Incorrect Tamping Technique 

When tamping, a common mistake is to use a lot of force; I always tell people that the weight of the tamper itself should provide ample downward pressure, and the smoker’s task is simply to guide the utensil across the tobacco. Tamping throughout your smoke is critical to keeping your bowl lit, as it pushes the embers gently onto the unlit tobacco below thus ensuring successful combustion. However, it will also help you in the inevitable instance where a relight is necessary, in that the practice keeps the top layer of ash as thin as possible. As such, relighting through this layer of ash will be as painless as possible. 

Getting Over Zealous With Your Puffs 

Puffing on your pipe either too quickly, too aggressively, or both, will lead to it overheating, burning through your pipe bowl (luckily you got that durable corn cob hey…) and potentially to tongue bite – an experience which new smokers do not forget in a hurry. The latter occurs when the tobacco burns excessively in the bowl, causing the residual moisture (resultant of combustion) to evaporate. The resultant steam is drawn through the stem and burns the smoker’s tongue and cheeks. 

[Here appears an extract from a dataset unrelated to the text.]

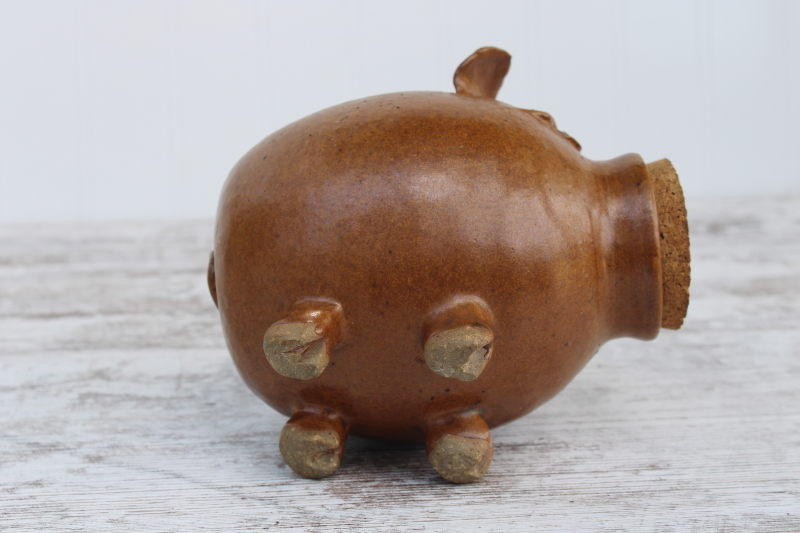 Where is `cork`? This screenshot has height=533, width=800. cork is located at coordinates (668, 260). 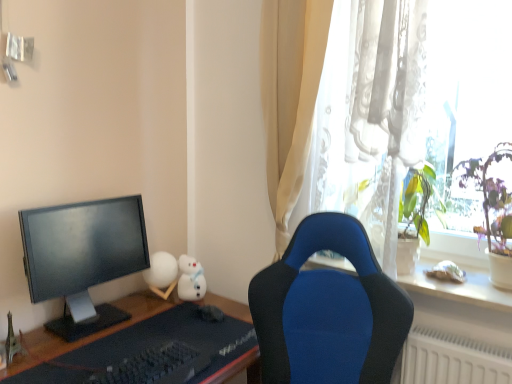 In order to click on free location above black matte desk at lower left (from a real-world perspective) in this screenshot , I will do `click(148, 337)`. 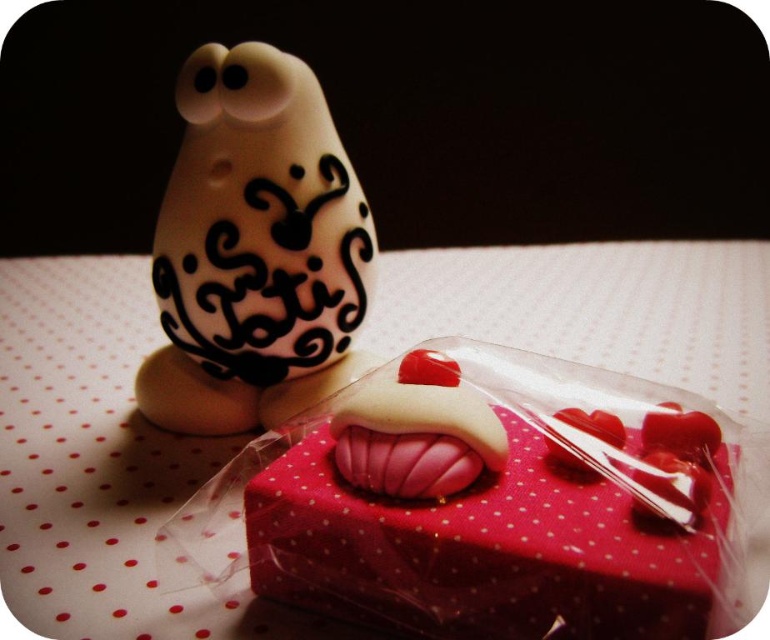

Avoiding this is as simple as employing a sound smoking technique. Take small sips on your pipe, the way you would on a gorgeous gin and tonic. The aim is to savour the flavour and aroma of the tobacco, not create billows of thick smoke which look cool to those around you and ultimately scorch your pipe and mouth. Less is more here. 

Sticking With Only One Tobacco Blend or Varietal

With the seemingly endless supply of tobacco styles available to the beginner, the only way in which you will understand your palate and preferences is to try a variety of tobaccos. Aromatics are a great starting point, as they tend to be milder in strength and very pleasant both in flavour and aroma. This having been said, do not be afraid to branch out into English, Virginia and Burley blends as well. Be mindful of the strength of the tobacco and go for it!

Given that our palates develop with time (our tastebuds quite literally regenerate), this ethos of experimentation should follow you throughout the entirety of your pipe smoking journey; what you loathed ten years ago may become a staple in your rotation tomorrow. 

I hope that these suggestions improve your next bowl, and reduce the steepness of the learning curve which every pipe smoker must traverse. The rewards, however, are very much worth it.